Ingredients
Scale
- 1 Tbsp olive oil
- 1 lb lean ground beef (I used 90%)
- 4 cloves garlic, minced
- 1 tsp fresh ginger, grated
- 1 large head broccoli, cut into florets (about 3 cups)
- 1 large red bell pepper, thinly sliced
- 1/4 cup green onions, thinly sliced
- Garnish with sesame seeds and extra green onions
- 1/3 cup low-sodium soy sauce
- 1/4 cup beef broth (or water)
- 1 Tbsp hoisin sauce
- 2 Tbsp honey
- 1 tsp rice vinegar
- 1 tsp sesame oil
- 1/4 tsp black pepper
- 1/4 tsp red pepper flakes
- 1 Tbsp cornstarch
- 1 Tbsp water
Instructions
- Whisk together soy sauce, beef broth, hoisin sauce, rice vinegar, honey, sesame oil, black pepper, and red pepper flakes in a small bowl for the sauce.

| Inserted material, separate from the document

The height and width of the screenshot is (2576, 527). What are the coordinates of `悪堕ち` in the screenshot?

- In a separate bowl, mix cornstarch with cold water until smooth to create a slurry. Combine the slurry with the stir fry sauce and set aside.
- In a large skillet or wok over medium-high heat, heat olive oil and cook ground beef until browned. Drain excess grease if necessary.

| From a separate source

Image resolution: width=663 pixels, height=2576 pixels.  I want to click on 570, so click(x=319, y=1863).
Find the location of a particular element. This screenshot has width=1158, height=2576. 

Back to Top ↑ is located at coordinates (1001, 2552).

- Add garlic and ginger, cooking for an additional 30 seconds until fragrant.
- Stir in the broccoli and red bell pepper slices, cooking for 5 to 6 minutes until the veggies are slightly tender but still crisp, and the beef is no longer pink.

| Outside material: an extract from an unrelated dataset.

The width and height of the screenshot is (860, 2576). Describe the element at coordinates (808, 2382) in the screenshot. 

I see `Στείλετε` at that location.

- Pour in the sauce and stir, then reduce heat to medium-low and simmer for 3 to 4 minutes until the sauce thickens slightly.
- Remove from heat and stir in green onions. Serve and enjoy!
Notes
Feel free to substitute the ground beef with ground turkey for a lighter option.
Adjust the amount of red pepper flakes based on your spice preference.
This dish pairs well with steamed rice or cauliflower rice.
Nutrition
- Serving Size: 1 bowl
- Calories: 326
- Sugar: 6g
- Sodium: 700mg
- Fat: 15g
- Saturated Fat: 5g
- Unsaturated Fat: 9g
- Trans Fat: 0g
- Carbohydrates: 20g
- Fiber: 3g
- Protein: 25g
- Cholesterol: 75mg
Nutritional information is an estimate. The nutritional values for your final dish may vary based on measuring differences and products used.